= What to produce =
Only a number is expected here: the count of lines in the data that contain "control".

Dataset records:

<<<<

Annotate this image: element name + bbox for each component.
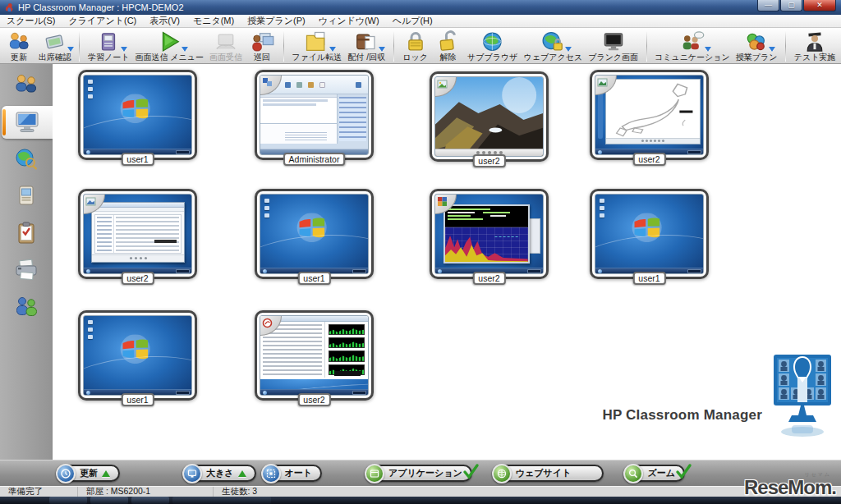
- student-screen-photo-viewer: [434, 76, 544, 157]
- lesson-plan-button[interactable]: 授業プラン: [733, 29, 780, 63]
- sub-browser-button[interactable]: サブブラウザ: [465, 29, 521, 63]
- student-screen-desktop: [595, 194, 704, 274]
- run-test-button[interactable]: テスト実施: [791, 29, 839, 63]
- toolbar-label: コミュニケーション: [655, 53, 730, 62]
- application-icon: [365, 464, 384, 483]
- receive-screen-icon: [214, 31, 238, 53]
- refresh-rate-button[interactable]: 更新: [56, 465, 120, 482]
- menu-bar: スクール(S) クライアント(C) 表示(V) モニタ(M) 授業プラン(P) …: [0, 15, 841, 28]
- student-thumbnail[interactable]: user1: [78, 70, 197, 160]
- application-toggle-button[interactable]: アプリケーション: [365, 465, 472, 482]
- people-refresh-icon: [7, 31, 31, 53]
- auto-arrange-button[interactable]: オート: [261, 465, 323, 482]
- sidebar-item-chat[interactable]: [3, 291, 49, 323]
- printer-icon: [13, 258, 39, 282]
- control-label: 大きさ: [206, 467, 234, 479]
- dropdown-arrow-icon: [705, 47, 711, 52]
- show-screen-menu-button[interactable]: 画面送信 メニュー: [132, 29, 206, 63]
- sidebar-item-student-register[interactable]: [3, 217, 49, 250]
- folder-icon: [305, 31, 329, 53]
- lock-button[interactable]: ロック: [399, 29, 432, 63]
- student-thumbnail[interactable]: Administrator: [255, 70, 374, 160]
- student-screen-desktop: [260, 194, 369, 274]
- student-thumbnail[interactable]: user2: [430, 71, 549, 162]
- toolbar-label: 画面受信: [209, 53, 242, 62]
- toolbar-separator: [785, 30, 786, 62]
- student-name-label: user1: [297, 272, 330, 285]
- website-globe-icon: [492, 464, 512, 483]
- status-bar: 準備完了 部屋 : MS6200-1 生徒数: 3: [0, 486, 841, 497]
- dropdown-arrow-icon: [769, 47, 775, 52]
- menu-client[interactable]: クライアント(C): [62, 15, 143, 27]
- logo-monitor-graphic: [772, 353, 833, 445]
- auto-frame-icon: [261, 464, 281, 483]
- sidebar-item-students[interactable]: [3, 69, 49, 102]
- student-thumbnail[interactable]: user1: [590, 189, 709, 279]
- toolbar-label: 学習ノート: [88, 53, 129, 62]
- size-button[interactable]: 大きさ: [182, 465, 256, 482]
- communication-button[interactable]: コミュニケーション: [652, 29, 733, 63]
- student-screen-desktop: [83, 75, 192, 155]
- student-name-label: user1: [632, 272, 665, 285]
- refresh-button[interactable]: 更新: [2, 29, 35, 63]
- student-thumbnail[interactable]: user2: [255, 310, 374, 401]
- sidebar-item-print[interactable]: [3, 254, 49, 286]
- dropdown-arrow-icon: [379, 47, 385, 52]
- logo-text: HP Classroom Manager: [602, 407, 762, 424]
- zoom-toggle-button[interactable]: ズーム: [623, 465, 685, 482]
- toolbar-separator: [393, 30, 394, 62]
- patrol-button[interactable]: 巡回: [246, 29, 278, 63]
- sidebar-item-web-monitor[interactable]: [3, 143, 49, 176]
- play-icon: [157, 31, 182, 53]
- student-name-label: user2: [121, 272, 154, 285]
- student-name-label: user2: [297, 393, 330, 406]
- lock-icon: [403, 31, 428, 53]
- lesson-plan-icon: [744, 31, 769, 53]
- status-ready: 準備完了: [0, 487, 78, 497]
- web-access-button[interactable]: ウェブアクセス: [521, 29, 586, 63]
- student-thumbnail[interactable]: user2: [590, 70, 709, 160]
- toolbar-label: ウェブアクセス: [524, 53, 583, 62]
- student-thumbnail[interactable]: user2: [78, 189, 197, 279]
- menu-help[interactable]: ヘルプ(H): [386, 15, 439, 27]
- clock-icon: [56, 464, 76, 483]
- student-thumbnail[interactable]: user2: [430, 189, 549, 279]
- student-screen-mail-app: [260, 75, 369, 155]
- unlock-button[interactable]: 解除: [432, 29, 465, 63]
- menu-window[interactable]: ウィンドウ(W): [312, 15, 386, 27]
- minimize-button[interactable]: —: [757, 0, 779, 11]
- unlock-icon: [436, 31, 461, 53]
- website-toggle-button[interactable]: ウェブサイト: [492, 465, 604, 482]
- student-name-label: user1: [121, 393, 154, 406]
- menu-monitor[interactable]: モニタ(M): [186, 15, 241, 27]
- study-note-button[interactable]: 学習ノート: [85, 29, 132, 63]
- student-name-label: user1: [121, 153, 154, 166]
- students-group-icon: [12, 73, 40, 98]
- distribute-collect-button[interactable]: 配付 /回収: [345, 29, 388, 63]
- patrol-icon: [250, 31, 274, 53]
- toolbar-label: 出席確認: [39, 53, 71, 62]
- magnifier-icon: [623, 464, 643, 483]
- window-title: HP Classroom Manager : HPCM-DEMO2: [18, 2, 184, 12]
- monitor-size-icon: [182, 464, 202, 483]
- mode-sidebar: [0, 64, 53, 460]
- menu-view[interactable]: 表示(V): [143, 15, 186, 27]
- sidebar-item-journal[interactable]: [3, 180, 49, 213]
- status-student-count: 生徒数: 3: [214, 487, 265, 497]
- monitor-icon: [13, 110, 41, 135]
- blank-screen-button[interactable]: ブランク画面: [586, 29, 641, 63]
- sidebar-item-monitor-view[interactable]: [2, 106, 53, 139]
- maximize-button[interactable]: ▢: [780, 0, 802, 11]
- student-thumbnail[interactable]: user1: [255, 189, 374, 279]
- attendance-button[interactable]: 出席確認: [35, 29, 74, 63]
- clipboard-check-icon: [14, 221, 39, 245]
- file-transfer-button[interactable]: ファイル転送: [289, 29, 345, 63]
- menu-lesson-plan[interactable]: 授業プラン(P): [241, 15, 311, 27]
- view-control-bar: 更新 大きさ オート アプリケーション ウェブ: [0, 460, 841, 486]
- toolbar-label: ブランク画面: [588, 53, 638, 62]
- menu-school[interactable]: スクール(S): [0, 15, 62, 27]
- up-arrow-icon: [238, 470, 246, 477]
- toolbar-label: 画面送信 メニュー: [135, 53, 203, 62]
- close-button[interactable]: ✕: [803, 0, 836, 11]
- student-thumbnail[interactable]: user1: [78, 310, 197, 401]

>>>>

= Result of this task =
2